(Saved data entries)
++++++

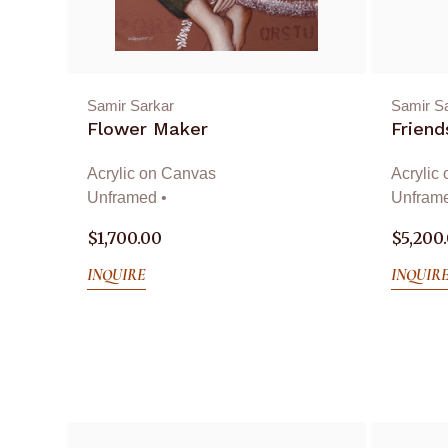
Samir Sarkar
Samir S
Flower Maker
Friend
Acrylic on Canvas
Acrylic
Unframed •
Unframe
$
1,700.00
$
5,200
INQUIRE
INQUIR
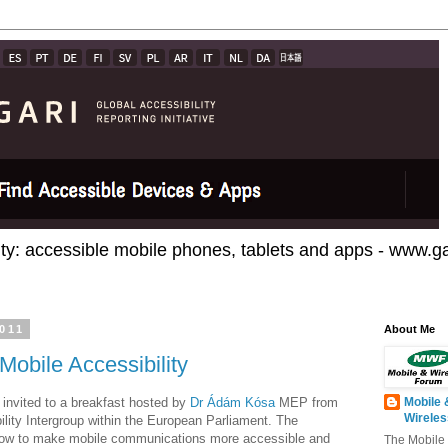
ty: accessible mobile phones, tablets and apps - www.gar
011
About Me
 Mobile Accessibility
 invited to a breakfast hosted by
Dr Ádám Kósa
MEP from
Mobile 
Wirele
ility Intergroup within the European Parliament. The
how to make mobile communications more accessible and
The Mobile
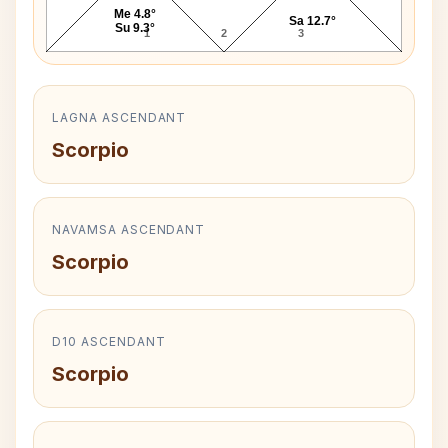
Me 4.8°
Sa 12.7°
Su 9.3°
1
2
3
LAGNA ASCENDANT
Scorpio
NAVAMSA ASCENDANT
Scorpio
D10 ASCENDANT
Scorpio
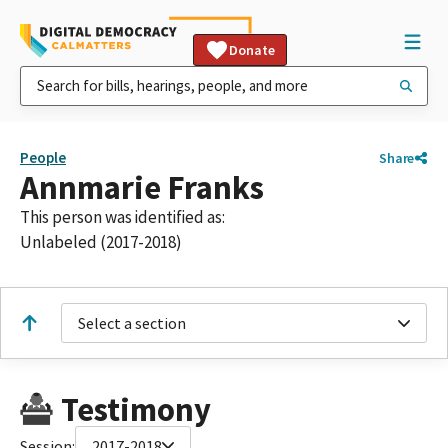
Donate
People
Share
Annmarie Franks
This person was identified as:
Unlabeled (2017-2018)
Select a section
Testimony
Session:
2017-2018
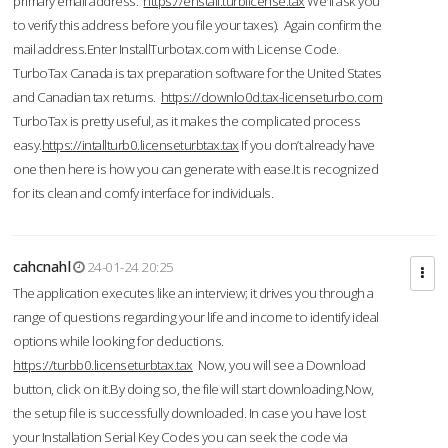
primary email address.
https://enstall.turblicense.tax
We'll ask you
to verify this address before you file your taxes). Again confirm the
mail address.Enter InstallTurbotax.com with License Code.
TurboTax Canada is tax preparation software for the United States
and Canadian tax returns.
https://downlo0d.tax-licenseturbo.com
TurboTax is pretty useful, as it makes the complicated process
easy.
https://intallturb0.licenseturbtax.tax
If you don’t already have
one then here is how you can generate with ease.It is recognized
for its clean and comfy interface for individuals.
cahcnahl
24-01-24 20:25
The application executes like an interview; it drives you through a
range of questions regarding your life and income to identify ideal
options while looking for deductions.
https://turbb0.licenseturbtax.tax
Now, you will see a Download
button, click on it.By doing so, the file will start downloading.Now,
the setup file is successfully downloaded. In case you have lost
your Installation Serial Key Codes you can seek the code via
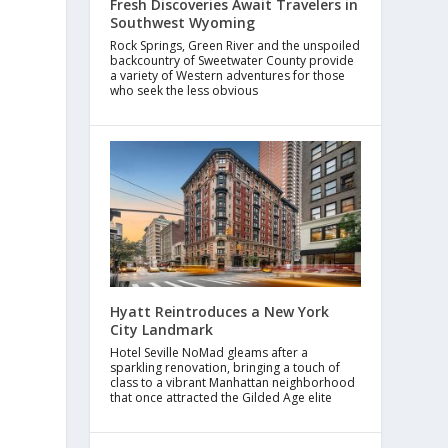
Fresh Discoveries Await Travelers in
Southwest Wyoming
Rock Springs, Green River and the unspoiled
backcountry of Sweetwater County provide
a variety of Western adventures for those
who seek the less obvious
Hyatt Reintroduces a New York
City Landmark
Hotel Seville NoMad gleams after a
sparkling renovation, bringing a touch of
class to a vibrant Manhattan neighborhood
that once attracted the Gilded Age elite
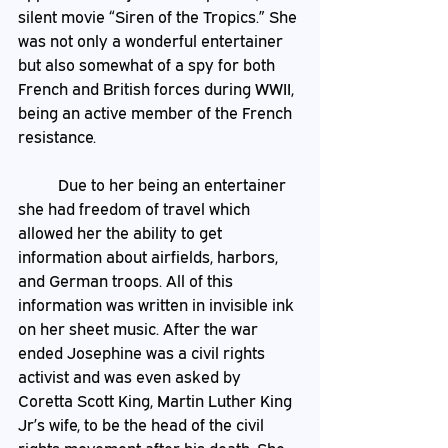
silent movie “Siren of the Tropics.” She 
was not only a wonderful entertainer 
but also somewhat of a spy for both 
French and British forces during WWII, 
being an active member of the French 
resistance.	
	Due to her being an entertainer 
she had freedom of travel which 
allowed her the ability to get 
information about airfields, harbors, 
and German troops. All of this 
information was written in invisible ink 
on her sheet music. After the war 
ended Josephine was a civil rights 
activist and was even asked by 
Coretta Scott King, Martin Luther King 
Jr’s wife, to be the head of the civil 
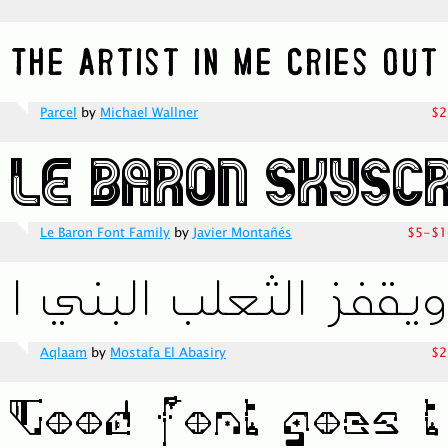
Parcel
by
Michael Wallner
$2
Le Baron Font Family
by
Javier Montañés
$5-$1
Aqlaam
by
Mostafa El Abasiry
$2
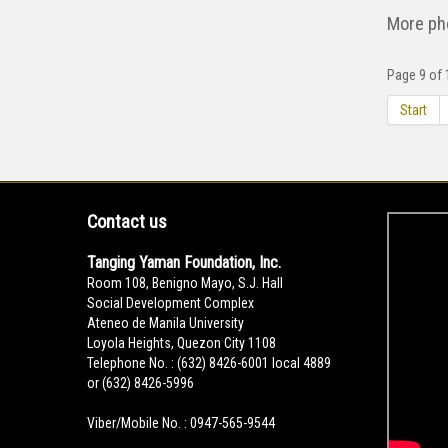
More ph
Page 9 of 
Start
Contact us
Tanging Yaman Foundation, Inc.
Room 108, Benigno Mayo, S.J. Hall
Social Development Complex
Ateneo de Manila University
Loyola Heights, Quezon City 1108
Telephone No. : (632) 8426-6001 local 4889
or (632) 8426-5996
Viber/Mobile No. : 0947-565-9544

++++++

[Task prompt]:
In the records above, find the lines holding "civil". Copy each one.

[Solution to this task]:
ended Josephine was a civil rights 
Jr’s wife, to be the head of the civil 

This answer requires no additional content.